◆ Collected data ◆
--- START ---

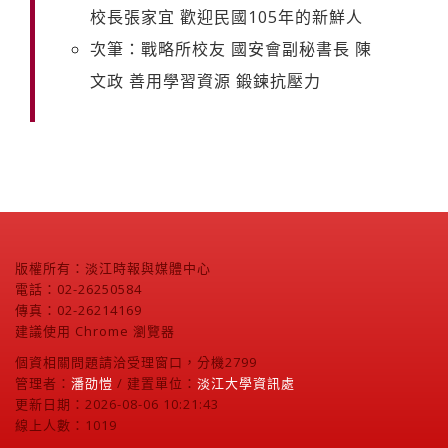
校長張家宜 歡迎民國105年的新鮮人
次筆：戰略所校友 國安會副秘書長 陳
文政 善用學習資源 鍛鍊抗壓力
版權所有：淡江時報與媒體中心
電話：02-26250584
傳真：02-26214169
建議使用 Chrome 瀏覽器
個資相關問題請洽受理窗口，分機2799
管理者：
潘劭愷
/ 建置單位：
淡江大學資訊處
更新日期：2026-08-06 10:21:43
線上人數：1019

--- END ---
--- START ---

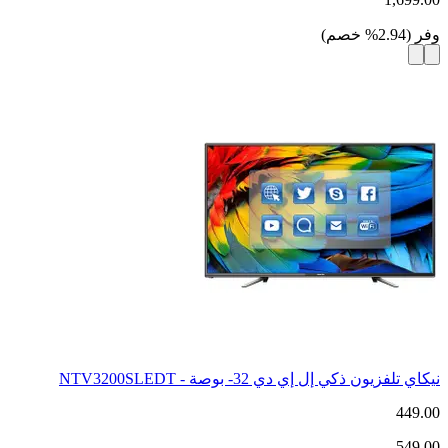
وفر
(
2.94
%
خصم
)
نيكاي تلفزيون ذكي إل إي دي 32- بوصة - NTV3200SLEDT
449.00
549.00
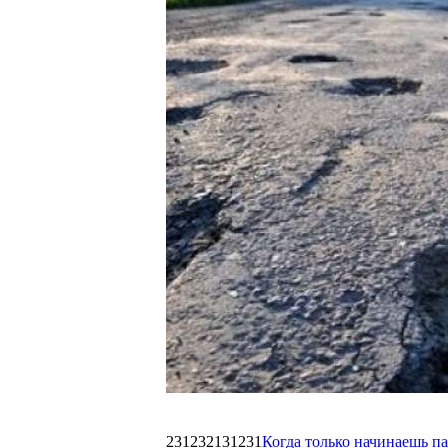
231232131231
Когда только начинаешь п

--- END ---

◆ TRY IT ◆
Would you restate, exactly and with no pictures, the lines of the entries above from the one containing "نيكاي تلفزيون ذكي" through the one containing "Когда только начинаешь п"?

◆ REPLY ◆
نيكاي تلفزيون ذكي إل إي دي 32- بوصة - NTV3200SLEDT
449.00
549.00
231232131231
Когда только начинаешь п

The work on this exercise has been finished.